__Exercise aim__
Return the number of lines below with "Categorized" in them, and nothing else.

__Provided material__
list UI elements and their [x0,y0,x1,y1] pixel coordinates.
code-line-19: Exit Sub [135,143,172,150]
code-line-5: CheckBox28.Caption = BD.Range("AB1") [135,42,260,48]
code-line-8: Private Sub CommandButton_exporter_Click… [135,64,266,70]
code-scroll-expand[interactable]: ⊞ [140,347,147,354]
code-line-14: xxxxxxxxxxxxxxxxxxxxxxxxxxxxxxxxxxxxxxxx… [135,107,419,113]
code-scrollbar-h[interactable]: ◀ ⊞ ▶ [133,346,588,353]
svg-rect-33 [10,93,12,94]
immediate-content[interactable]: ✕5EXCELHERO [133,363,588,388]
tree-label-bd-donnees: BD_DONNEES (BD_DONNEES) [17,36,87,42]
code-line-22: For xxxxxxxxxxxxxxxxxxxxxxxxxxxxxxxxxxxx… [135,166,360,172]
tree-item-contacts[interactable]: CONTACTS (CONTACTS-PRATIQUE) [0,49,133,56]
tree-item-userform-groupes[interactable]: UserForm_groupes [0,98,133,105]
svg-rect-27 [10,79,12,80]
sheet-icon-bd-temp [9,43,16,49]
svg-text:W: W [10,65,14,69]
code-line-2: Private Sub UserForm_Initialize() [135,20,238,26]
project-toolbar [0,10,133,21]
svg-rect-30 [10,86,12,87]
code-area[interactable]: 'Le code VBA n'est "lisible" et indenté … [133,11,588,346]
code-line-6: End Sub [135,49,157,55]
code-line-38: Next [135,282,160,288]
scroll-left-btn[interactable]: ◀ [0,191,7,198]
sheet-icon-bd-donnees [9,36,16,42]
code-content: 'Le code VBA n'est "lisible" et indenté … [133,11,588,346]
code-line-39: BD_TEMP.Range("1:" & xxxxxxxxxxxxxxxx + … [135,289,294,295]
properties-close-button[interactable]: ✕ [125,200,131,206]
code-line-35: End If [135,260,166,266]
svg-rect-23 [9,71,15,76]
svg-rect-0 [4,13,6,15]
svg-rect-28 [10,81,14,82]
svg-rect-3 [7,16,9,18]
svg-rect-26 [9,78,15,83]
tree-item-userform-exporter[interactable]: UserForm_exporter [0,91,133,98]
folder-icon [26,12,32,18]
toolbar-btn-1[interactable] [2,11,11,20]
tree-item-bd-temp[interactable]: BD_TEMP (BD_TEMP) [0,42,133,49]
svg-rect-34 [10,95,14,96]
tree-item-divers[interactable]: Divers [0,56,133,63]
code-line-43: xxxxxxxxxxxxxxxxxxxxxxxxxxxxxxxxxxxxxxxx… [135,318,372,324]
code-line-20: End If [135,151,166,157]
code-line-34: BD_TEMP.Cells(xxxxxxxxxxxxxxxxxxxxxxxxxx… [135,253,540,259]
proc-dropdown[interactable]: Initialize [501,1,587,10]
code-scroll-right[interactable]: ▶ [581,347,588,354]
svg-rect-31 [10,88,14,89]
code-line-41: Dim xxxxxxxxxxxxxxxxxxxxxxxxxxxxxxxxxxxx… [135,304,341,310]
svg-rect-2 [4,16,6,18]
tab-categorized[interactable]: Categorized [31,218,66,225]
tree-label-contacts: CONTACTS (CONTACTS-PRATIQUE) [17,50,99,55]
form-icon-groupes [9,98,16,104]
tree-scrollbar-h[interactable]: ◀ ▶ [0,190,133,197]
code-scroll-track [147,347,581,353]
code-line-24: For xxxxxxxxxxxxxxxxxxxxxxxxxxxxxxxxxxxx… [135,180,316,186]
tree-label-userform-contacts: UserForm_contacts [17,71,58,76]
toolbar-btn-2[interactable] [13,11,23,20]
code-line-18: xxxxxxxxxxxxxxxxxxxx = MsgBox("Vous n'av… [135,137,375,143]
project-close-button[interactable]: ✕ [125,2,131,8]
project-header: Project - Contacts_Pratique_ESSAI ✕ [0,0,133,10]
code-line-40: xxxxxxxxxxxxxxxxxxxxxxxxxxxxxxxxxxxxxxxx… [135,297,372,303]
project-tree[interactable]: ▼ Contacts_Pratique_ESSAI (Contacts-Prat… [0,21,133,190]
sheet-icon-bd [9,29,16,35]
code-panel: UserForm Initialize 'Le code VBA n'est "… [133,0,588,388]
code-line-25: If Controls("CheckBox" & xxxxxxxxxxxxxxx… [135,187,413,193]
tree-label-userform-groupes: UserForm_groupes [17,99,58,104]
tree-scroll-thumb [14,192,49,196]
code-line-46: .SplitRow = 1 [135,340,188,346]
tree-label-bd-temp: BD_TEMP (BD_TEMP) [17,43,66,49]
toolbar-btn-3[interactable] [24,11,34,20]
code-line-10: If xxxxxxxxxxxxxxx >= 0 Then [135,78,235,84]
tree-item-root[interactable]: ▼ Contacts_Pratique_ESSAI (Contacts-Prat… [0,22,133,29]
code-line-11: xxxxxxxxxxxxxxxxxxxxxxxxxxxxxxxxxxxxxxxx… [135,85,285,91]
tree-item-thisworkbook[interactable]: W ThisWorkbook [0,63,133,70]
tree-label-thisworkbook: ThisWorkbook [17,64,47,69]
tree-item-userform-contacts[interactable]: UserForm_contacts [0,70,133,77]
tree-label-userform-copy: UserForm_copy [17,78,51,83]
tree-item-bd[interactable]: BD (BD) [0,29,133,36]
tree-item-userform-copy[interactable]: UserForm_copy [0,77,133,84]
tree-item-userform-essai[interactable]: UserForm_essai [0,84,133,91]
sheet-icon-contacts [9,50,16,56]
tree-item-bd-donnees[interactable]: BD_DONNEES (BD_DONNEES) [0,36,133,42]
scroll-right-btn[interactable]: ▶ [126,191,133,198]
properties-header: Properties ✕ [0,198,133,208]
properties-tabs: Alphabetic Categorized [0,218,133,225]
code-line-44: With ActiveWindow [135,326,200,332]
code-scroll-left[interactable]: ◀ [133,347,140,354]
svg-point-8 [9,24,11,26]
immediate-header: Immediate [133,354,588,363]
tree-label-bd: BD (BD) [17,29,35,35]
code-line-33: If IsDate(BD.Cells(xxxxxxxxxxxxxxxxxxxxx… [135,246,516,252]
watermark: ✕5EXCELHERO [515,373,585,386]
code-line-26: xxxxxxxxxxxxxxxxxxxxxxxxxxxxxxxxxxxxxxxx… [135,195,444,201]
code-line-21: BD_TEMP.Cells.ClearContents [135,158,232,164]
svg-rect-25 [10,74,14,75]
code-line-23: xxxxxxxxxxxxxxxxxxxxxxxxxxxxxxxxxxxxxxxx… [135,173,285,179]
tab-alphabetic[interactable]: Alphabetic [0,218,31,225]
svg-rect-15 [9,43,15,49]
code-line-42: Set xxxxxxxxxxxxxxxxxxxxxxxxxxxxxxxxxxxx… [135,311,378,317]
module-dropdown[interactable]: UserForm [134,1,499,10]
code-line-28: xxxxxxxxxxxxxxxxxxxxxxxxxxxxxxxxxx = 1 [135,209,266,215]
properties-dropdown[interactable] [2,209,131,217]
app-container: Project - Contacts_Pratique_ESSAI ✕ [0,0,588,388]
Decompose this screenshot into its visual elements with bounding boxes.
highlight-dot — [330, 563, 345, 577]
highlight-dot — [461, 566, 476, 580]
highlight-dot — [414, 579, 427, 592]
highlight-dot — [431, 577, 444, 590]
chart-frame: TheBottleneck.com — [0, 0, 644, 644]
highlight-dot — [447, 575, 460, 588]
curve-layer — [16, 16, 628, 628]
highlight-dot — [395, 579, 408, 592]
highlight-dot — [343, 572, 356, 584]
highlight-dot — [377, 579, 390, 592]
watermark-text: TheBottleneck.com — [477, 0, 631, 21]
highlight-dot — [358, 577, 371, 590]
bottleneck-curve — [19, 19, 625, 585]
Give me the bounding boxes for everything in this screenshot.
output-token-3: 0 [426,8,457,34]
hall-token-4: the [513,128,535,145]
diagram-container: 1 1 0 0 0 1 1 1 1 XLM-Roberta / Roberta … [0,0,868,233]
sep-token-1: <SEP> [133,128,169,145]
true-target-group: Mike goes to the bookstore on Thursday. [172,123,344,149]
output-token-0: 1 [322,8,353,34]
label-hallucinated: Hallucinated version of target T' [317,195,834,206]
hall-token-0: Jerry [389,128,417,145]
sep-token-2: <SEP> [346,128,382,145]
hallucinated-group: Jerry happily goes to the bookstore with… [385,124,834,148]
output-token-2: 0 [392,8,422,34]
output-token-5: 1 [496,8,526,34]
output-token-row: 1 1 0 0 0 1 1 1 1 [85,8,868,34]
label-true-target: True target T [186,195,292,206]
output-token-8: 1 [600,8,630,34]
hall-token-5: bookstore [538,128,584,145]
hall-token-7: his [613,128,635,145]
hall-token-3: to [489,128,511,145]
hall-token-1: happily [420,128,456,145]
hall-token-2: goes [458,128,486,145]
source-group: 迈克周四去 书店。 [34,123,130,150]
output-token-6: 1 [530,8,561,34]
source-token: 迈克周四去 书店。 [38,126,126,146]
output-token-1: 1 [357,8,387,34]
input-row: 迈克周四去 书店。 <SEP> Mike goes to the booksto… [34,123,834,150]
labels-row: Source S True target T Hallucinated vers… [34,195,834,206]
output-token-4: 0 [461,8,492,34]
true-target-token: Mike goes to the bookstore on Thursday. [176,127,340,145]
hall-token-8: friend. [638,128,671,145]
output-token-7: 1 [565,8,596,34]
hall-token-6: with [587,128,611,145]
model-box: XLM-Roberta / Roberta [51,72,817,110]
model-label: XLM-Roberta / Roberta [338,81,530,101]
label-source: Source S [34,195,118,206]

__Result__
2